Elastic scattering violates energy conservation? In our introductory solid state lectures, the professor described von Laue's$^1$ diffraction conditions making the assumption of elastic scattering, which states that the incoming and the scattered radiation have the same wavelength. We also assumed scattering by each lattice point in all directions.
Now, don't these statements lead to violation of energy conservation, in the photon picture? (The corresponding wave picture makes sense though.) Because there was just one incoming photon while there were scattered photons in all the directions of the same wavelength. How to resolve this?
Or is that that I'm getting the photon picture of the elastic collision completely wrong? Maybe the correct photon picture is that a single lattice point scatters the incoming photon in a single but random direction. Please help!

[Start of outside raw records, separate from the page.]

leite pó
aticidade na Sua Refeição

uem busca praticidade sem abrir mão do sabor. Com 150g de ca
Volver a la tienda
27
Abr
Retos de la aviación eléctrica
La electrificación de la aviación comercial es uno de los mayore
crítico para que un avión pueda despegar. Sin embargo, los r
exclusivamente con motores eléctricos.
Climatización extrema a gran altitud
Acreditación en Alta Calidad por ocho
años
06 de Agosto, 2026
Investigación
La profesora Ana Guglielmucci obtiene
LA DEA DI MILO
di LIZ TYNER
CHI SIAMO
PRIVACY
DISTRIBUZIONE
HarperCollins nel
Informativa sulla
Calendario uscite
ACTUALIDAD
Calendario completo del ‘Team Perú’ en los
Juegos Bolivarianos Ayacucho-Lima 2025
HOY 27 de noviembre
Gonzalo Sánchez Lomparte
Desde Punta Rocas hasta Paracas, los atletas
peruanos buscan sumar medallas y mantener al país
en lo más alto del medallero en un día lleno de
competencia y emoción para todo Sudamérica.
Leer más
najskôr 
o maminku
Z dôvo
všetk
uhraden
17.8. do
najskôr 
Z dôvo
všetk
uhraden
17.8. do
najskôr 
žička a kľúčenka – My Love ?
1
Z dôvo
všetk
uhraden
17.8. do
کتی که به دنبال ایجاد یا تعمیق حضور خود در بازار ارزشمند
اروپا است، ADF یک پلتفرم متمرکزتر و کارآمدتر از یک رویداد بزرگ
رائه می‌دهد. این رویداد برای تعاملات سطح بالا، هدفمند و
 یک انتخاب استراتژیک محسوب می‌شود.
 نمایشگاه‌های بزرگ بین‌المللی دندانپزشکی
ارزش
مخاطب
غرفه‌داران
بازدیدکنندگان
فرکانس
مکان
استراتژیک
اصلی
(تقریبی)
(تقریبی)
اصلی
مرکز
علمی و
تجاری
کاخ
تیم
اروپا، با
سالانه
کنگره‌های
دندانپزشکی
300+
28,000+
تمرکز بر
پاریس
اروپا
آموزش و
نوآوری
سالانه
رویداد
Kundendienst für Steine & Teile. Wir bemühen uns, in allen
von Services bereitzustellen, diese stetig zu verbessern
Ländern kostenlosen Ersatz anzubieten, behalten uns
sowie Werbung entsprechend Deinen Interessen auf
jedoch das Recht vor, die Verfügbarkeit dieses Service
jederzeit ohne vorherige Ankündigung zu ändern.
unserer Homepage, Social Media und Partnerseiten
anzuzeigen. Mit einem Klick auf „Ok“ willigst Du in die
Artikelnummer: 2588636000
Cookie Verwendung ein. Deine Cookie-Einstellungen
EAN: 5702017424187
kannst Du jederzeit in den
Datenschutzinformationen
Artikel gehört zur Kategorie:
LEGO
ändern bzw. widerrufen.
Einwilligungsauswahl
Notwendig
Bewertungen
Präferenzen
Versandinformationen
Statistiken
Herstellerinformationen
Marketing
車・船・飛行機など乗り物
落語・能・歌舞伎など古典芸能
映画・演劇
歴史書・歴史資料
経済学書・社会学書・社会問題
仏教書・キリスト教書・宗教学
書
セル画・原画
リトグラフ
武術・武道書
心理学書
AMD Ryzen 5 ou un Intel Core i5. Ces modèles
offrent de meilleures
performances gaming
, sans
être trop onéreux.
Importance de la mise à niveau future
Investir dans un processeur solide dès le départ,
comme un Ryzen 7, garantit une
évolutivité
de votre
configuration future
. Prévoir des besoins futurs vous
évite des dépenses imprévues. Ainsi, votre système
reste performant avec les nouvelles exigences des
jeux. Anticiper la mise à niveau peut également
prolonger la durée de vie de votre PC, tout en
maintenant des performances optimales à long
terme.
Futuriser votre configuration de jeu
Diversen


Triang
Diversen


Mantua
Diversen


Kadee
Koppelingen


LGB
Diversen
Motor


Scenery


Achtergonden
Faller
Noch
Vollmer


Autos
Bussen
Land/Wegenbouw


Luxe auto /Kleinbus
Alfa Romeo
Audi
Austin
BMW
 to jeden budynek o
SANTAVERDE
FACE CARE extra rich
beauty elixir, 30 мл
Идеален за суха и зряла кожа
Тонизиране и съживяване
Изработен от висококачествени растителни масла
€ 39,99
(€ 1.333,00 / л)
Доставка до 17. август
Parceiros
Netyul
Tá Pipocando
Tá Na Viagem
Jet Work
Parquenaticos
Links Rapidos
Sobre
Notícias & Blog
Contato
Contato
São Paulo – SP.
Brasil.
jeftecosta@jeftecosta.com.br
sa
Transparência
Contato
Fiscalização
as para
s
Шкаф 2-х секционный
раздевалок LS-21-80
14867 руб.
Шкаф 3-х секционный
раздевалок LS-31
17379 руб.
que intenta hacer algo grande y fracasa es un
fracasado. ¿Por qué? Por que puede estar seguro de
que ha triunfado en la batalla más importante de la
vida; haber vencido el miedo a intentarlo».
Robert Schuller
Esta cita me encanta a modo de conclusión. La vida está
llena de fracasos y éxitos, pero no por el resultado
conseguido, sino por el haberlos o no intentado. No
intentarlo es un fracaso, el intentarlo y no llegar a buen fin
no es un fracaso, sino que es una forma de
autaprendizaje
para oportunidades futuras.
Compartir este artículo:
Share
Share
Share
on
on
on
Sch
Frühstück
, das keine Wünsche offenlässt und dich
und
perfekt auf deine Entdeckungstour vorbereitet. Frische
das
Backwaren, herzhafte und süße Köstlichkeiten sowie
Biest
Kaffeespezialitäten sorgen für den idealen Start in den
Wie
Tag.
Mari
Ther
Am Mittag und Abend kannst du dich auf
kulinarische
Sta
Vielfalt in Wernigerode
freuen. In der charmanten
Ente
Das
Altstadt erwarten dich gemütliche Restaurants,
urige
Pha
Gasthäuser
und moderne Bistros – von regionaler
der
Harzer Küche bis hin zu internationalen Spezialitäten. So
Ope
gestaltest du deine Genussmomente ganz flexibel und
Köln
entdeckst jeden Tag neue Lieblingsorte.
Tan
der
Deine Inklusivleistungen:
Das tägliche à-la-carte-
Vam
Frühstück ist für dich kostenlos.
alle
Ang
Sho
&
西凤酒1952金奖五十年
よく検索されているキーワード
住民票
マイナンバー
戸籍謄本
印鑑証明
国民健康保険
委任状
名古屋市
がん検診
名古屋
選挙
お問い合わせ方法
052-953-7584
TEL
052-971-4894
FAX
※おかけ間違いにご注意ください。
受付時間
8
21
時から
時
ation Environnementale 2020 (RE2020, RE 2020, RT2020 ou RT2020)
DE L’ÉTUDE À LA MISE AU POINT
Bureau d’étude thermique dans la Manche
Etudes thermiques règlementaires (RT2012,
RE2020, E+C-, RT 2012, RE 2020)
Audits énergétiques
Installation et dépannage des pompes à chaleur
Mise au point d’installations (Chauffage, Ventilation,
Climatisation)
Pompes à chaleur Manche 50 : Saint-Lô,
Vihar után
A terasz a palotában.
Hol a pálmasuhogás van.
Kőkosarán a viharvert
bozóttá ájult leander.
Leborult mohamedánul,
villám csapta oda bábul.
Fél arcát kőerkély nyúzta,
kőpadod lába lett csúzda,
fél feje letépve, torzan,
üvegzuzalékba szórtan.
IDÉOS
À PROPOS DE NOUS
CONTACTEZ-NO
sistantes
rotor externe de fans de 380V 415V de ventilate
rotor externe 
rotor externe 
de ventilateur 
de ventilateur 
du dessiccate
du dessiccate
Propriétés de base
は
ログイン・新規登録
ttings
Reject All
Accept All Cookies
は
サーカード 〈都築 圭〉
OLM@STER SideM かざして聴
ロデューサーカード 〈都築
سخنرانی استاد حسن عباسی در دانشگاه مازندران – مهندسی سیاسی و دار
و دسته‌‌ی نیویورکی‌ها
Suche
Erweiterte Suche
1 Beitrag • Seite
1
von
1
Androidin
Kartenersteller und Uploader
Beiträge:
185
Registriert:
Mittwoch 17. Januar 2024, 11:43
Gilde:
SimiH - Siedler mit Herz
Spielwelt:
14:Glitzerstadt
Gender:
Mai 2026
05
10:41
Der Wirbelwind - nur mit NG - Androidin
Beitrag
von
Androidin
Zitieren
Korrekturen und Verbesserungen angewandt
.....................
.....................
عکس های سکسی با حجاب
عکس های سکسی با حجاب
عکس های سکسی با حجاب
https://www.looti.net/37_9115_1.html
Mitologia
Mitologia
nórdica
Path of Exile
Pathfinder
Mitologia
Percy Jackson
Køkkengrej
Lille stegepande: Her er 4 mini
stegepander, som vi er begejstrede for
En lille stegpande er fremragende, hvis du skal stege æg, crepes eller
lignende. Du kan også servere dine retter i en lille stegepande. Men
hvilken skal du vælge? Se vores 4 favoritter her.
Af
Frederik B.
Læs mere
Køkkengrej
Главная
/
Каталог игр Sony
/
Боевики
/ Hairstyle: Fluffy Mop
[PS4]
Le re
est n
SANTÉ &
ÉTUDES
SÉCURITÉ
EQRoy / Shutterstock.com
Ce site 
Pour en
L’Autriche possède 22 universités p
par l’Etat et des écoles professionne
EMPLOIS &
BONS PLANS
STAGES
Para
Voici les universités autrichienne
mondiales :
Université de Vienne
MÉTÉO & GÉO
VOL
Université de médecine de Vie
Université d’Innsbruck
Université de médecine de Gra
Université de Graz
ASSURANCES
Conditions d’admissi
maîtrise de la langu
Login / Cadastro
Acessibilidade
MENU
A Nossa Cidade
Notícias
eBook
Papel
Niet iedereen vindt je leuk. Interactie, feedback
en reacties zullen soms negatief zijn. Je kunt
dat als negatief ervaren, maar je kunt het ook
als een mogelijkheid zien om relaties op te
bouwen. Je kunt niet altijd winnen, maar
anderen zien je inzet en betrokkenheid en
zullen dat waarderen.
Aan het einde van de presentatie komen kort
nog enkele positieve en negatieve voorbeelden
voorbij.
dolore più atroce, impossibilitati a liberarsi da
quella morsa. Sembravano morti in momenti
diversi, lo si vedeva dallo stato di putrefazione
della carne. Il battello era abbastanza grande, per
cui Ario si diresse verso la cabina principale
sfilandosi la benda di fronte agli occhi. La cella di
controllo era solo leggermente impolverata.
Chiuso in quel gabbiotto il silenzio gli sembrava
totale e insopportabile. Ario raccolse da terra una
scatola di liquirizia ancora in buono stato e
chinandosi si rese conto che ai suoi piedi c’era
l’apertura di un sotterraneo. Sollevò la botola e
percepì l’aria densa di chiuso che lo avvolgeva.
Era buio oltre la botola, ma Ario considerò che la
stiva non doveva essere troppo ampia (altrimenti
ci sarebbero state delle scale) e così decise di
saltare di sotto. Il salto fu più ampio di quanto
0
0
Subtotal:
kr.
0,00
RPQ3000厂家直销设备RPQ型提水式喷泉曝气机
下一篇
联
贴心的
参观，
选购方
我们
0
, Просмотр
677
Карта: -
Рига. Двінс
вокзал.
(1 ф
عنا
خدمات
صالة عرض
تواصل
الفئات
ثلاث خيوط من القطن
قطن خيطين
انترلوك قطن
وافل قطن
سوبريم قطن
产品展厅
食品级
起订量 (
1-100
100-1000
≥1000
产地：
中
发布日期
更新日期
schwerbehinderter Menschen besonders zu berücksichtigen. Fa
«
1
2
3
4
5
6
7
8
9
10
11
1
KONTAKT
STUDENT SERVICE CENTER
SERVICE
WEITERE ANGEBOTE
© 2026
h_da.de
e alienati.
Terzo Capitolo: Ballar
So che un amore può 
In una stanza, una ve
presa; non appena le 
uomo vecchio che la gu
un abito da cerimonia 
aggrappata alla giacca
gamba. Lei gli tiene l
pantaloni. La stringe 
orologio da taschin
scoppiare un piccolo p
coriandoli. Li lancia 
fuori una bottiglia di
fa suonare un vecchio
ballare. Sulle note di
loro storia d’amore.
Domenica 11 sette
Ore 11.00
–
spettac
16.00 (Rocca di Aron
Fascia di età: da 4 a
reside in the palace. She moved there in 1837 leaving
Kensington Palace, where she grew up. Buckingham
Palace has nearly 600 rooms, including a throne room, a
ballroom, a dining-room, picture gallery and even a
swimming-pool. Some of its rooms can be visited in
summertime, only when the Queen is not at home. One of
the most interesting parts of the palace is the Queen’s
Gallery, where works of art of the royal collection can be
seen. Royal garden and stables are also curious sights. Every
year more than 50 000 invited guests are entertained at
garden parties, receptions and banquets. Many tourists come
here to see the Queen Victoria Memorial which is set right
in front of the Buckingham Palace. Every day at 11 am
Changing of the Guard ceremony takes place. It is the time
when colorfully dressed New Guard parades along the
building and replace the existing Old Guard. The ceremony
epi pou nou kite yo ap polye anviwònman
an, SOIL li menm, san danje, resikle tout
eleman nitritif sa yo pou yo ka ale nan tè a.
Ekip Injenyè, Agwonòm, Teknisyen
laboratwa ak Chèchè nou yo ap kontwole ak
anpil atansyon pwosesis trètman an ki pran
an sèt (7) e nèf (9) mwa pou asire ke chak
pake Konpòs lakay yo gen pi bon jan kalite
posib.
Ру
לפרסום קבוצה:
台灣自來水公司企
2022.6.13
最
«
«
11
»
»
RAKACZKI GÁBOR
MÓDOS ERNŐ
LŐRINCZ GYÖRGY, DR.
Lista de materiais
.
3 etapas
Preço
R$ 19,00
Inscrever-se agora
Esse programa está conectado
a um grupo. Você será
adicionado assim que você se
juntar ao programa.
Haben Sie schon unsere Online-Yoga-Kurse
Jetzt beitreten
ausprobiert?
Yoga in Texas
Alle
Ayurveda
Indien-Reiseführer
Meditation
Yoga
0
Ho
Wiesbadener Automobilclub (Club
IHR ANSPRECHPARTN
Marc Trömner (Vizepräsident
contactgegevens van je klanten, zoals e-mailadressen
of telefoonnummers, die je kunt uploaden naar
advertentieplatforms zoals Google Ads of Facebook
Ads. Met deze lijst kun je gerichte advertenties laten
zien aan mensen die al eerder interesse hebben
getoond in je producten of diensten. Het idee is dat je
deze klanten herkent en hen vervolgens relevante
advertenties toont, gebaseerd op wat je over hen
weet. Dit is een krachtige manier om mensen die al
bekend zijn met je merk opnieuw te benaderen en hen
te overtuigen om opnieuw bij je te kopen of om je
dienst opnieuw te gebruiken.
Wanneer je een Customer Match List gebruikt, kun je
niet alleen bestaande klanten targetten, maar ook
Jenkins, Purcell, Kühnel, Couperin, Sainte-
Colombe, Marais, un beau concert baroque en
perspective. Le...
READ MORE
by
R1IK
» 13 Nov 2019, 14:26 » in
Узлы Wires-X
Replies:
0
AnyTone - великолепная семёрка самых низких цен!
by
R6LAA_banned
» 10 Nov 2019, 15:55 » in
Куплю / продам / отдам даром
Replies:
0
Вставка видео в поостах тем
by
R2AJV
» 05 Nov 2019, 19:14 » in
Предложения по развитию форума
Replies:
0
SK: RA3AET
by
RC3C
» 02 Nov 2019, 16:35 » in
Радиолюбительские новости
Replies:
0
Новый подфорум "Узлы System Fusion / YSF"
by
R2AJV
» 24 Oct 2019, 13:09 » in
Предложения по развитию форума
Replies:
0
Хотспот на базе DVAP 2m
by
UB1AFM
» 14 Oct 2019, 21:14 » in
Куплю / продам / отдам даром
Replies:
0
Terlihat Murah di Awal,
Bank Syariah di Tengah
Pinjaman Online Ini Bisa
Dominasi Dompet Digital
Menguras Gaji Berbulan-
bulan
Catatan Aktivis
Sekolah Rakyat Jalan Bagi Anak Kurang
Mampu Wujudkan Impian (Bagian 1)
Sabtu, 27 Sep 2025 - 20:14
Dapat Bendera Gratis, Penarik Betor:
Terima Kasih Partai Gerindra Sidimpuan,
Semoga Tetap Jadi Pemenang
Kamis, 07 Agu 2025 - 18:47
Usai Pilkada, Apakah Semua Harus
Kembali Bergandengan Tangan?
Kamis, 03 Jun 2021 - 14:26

$^1$Should it be von Laue or Von Laue?
 A: In elastic scattering one photon remains one photon. If you have an incident stream of photons (as is the case in most such experiments), then you will get scattered photons in all the directions.
However, thinking of photons as classical particles is rather misleading - mathematically they arise as excitation states when quantizing electromagnetic field, and as such already have a mode structure, i.e. like electromagnetic field a photon is already an incident and a scattered state. If one then tries to backtrack to the "intuitive" picture of ball-like particles scattered from an obstacle, one has to talk about photon wave packets, photon lifetime, etc. - it is quickly getting rather involved.
A: The photon has a wave (de Broglie) and tru it it interacts with many atoms and this determines the probability of its future x(t). It is somehow anywhere but when a detector is on its way and it clicks the wave collapses to the point of the detector. What serves as detector is a long story (not solved).